The outgoing Retirement Commissioner has taken a big swipe at New Zealand's politicians for failing to address falling home ownership rates in this country.
Diana Crossan retires next month after 10 years in the job and she is warning that there is a complete lack of leadership on the issue.
Crossan has been a tireless advocate for raising savings and awareness about retirement. But it is the issue of housing affordability and a feeling that people in power are doing nothing about it that is bothering her.
A mortgage-free home in retirement has been the Kiwi dream since the 1950s, however the retirement watchdog fears that dream is slipping away.
"If we look at the 30 and 40-year-olds who can't afford homes, we are heading for disaster unless we do something about it," Crossan told ONE News political editor Corin Dann.
In the early 1990s around 75% of people owned the home they lived in. However that is now down to around 65% and expected to fall further.
It is a trend that is likely to see many more Kiwis forced to rent in retirement.
"The people in hardship in New Zealand - and fortunately we have very few of them - are mostly renters. Renting for 20 and 30 years after you've finished your job is really hard if you haven't got a lot of money stacked away," Crossan said.
Both National and Labour have produced policies recently aimed at making homes more affordable for first home buyers.

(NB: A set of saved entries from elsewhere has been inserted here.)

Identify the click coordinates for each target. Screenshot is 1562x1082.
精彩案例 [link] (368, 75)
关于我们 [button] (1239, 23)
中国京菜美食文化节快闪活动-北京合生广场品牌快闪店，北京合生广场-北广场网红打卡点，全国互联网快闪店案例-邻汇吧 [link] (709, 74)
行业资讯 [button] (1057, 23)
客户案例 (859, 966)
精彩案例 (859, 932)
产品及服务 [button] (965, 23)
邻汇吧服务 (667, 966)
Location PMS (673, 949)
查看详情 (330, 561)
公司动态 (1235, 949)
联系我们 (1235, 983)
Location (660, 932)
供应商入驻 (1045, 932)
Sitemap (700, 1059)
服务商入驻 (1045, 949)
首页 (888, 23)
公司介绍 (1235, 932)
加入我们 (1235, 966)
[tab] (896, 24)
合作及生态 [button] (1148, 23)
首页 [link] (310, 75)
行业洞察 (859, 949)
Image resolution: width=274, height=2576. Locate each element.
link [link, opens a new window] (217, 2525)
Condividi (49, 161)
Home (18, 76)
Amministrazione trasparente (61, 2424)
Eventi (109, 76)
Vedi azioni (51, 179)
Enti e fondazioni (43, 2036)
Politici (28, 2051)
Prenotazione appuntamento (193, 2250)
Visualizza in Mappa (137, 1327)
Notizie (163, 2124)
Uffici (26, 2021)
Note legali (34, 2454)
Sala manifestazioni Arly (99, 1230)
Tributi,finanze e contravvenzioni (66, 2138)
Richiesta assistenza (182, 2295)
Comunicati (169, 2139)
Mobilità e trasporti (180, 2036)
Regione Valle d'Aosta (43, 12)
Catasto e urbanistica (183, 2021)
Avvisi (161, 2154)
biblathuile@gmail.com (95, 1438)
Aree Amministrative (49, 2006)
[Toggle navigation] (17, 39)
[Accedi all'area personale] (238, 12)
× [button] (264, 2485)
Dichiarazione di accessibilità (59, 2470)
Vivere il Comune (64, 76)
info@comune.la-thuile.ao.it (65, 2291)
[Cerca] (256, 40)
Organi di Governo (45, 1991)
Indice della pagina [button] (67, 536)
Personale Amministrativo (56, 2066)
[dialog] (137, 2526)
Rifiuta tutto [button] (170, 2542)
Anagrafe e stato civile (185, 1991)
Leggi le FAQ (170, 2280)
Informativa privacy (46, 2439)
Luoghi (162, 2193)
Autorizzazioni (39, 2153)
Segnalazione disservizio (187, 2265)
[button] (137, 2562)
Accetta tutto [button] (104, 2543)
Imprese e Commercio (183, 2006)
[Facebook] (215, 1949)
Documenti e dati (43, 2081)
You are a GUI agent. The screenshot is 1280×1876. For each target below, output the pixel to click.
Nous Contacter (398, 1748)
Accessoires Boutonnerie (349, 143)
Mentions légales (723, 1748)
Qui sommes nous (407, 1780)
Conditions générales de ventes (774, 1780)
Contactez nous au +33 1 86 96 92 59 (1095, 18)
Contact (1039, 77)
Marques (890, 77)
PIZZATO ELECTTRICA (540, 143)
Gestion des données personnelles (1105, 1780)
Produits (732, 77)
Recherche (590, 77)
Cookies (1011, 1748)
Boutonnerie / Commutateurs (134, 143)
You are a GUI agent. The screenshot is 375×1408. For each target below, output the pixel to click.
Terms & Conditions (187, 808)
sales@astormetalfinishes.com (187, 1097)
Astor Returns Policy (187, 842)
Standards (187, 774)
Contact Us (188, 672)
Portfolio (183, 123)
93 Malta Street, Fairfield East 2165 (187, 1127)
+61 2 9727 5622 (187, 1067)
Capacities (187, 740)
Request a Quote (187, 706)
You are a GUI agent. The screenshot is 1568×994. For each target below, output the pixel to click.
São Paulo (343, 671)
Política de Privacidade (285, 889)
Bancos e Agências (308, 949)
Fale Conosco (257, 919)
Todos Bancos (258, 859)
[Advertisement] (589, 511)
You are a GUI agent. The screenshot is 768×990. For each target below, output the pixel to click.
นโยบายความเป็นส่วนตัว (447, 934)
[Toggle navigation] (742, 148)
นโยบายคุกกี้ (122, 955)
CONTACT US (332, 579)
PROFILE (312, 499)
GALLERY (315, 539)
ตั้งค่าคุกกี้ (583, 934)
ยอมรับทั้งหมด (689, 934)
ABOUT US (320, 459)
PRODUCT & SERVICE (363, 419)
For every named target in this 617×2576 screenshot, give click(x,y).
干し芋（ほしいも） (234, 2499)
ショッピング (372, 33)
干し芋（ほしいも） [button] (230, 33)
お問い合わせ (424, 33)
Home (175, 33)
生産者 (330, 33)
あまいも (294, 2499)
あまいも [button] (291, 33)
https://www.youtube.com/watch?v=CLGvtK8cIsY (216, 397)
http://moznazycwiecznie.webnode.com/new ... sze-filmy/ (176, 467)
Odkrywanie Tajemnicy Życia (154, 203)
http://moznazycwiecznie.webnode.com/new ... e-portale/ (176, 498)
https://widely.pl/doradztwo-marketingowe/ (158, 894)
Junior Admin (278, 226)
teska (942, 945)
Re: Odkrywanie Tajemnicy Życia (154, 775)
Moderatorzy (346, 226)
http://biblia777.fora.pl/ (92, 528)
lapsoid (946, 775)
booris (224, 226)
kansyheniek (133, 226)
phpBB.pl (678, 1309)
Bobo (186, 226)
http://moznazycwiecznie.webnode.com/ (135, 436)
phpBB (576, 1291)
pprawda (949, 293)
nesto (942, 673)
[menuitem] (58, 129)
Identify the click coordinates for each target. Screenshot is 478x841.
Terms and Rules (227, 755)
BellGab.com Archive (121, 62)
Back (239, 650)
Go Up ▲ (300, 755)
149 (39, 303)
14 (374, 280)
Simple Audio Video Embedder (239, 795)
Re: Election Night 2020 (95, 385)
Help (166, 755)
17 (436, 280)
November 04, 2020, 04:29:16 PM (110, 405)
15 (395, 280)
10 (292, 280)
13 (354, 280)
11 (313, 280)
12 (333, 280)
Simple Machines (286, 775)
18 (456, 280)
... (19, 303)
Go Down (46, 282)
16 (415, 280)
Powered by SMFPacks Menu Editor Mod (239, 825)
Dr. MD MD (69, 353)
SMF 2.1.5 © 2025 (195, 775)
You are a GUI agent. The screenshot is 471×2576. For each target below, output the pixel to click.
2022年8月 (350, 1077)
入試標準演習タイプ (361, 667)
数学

However Crossan does not believe either party's policies will make much difference.
"They are small plans. But in terms of long-term leadership on this issue I haven't seen that," she said.
Asked why that is, she said: "I don't know. I think it's partly because the Ministry of Building has been merged into a large department. We haven't seen leadership really in this area for a while."
Acting Finance Minister Steven Joyce is mystified by Crossan's comments.
"I don't know where she is coming from on that at all. This government has had a very comprehensive response to housing affordability issues," Joyce said.
Labour accepts it is not blameless, having governed during the housing boom but the party claims to have changed.
"We need to have government with their hands on the levers, making things happen for Kiwis," said housing spokesperson Annette King.
"For too long we thought the market would decide these things. The market's failed us."
Without action, Crossan believes we will see rising conflict between home-owning baby boomers and a generation of younger Kiwis, who are locked out.